Bach Family - Complete Organ Music
Stefano Molardi, Luca Scandali, Filippo Turri (organ)
BRILLIANT CLASSICS 95803 [24 CDs]
When we think of Bach organ music, we tend automatically to think of Johann Sebastian Bach and stop there. However, there is a cornucopia of fine organ music from other members of the Bach clan, including two of Johann Sebastian’s sons, his supposed favourite, Wilhelm Friedmann, as well as arguably his most gifted son, Carl Philipp Emanuel. Add to this Johann Sebastian’s forebears and the list becomes even longer; there are also those works by lesser members of the Bach family which have been attributed to other, more famous members of the family to improve the stock of music. One such work is the Fantasia and Fugue in A minor BWV561, where the attribution still remains uncertain and is here included in a section dedicated to such works. The only other collection of organ works by members of the Bach family is an old Hänssler Classics disc where Franz Haselböck presents the music of ten members of the family, some of whom do not appear in this set, on a single disc (CD 94.038).
I have a number of recordings of the organ music of members of the Bach family, including a couple of the complete organ music of Johann Sebastian Bach, and when I recently reviewed the Brilliant box set of his Music for Christmas (95853), I commented on the disc of organ music performed by Stefano Molardi, that on the evidence of the playing presented there and on the two discs included in Brilliant’s survey of 500 Years of Organ Music (95310), that I would be putting his set of the complete organ music on my wish list. Little did I know that within a couple of months I would be afforded the opportunity to review this set, containing Molardi’s complete recording. My aim here is briefly to review the music of Johann Sebastian, whilst dedicating the bulk of this review to the more unfamiliar members of the Bach family. As such, I would like to be able to say that the Molardi recording of J. S. Bach lived up to my expectations, and whilst in some ways it did, there were times that I was less impressed. Some of his playing is, on occasion, lacking in personality, as if it was the end of a long day and he wanted to go home, leading to some plain and less inspired playing; however, they still sound fine, after all every organist has an off day and I am sure we all have favourite sets, but still turn to other organists for certain works. I know I do. I am glad to say though, that the majority of Molardi’s recordings did meet my expectations, and there are more pros than cons, so whilst this will not topple my favourite recording of Johann Sebastian Bach’s organ music, there are certainly discs that I will be returning to again and again.

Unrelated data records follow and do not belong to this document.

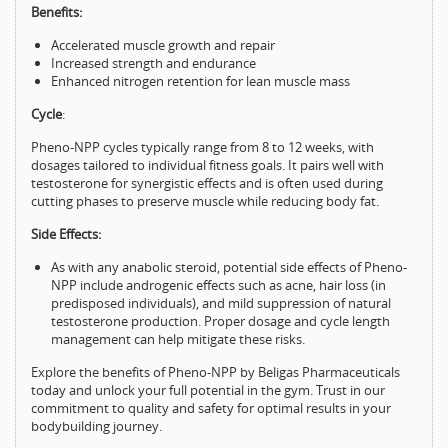
Benefits:
Accelerated muscle growth and repair
Increased strength and endurance
Enhanced nitrogen retention for lean muscle mass
Cycle
:
Pheno-NPP cycles typically range from 8 to 12 weeks, with
dosages tailored to individual fitness goals. It pairs well with
testosterone for synergistic effects and is often used during
cutting phases to preserve muscle while reducing body fat.
Side Effects:
As with any anabolic steroid, potential side effects of Pheno-
NPP include androgenic effects such as acne, hair loss (in
predisposed individuals), and mild suppression of natural
testosterone production. Proper dosage and cycle length
management can help mitigate these risks.
Explore the benefits of Pheno-NPP by Beligas Pharmaceuticals
today and unlock your full potential in the gym. Trust in our
commitment to quality and safety for optimal results in your
bodybuilding journey.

Whilst I have a fair amount of Carl Philipp Emanuel Bach’s keyboard music, that does not really include his music for the organ, with my only foray in to the genre being the Naxos recording of the Organ Sonatas by Iain Quinn (8.573424), this poses the question if this is ‘complete’, where is the recording of the Sonata in A Major Wq 65/32, H.135? of the five sonatas presented here, the Sonata in A minor Wq70:4 (H85) has always been a favourite, probably as it is the only one that I have heard live. Here Luca Scandali gives a wonderful performance, with the rousing opening Allegro assai setting the scene for a recording that offers the listener far more than Iain Quinn’s does. The music seems to come alive in Luca Scandali’s hands and feet; this is a much more nuanced and enjoyable interpretation of the sonatas. Add to this the shorter works, such as the Fugue in D minor Wq119:2 (H99), or D minor H372.5 and you appreciate how valuable this recording is, which is also available as a stand alone 2 CD set (94812), something that is reinforced by Scandali’s playing of 5 Choräle mit ausgesetzten Mittelstimmen H. 336.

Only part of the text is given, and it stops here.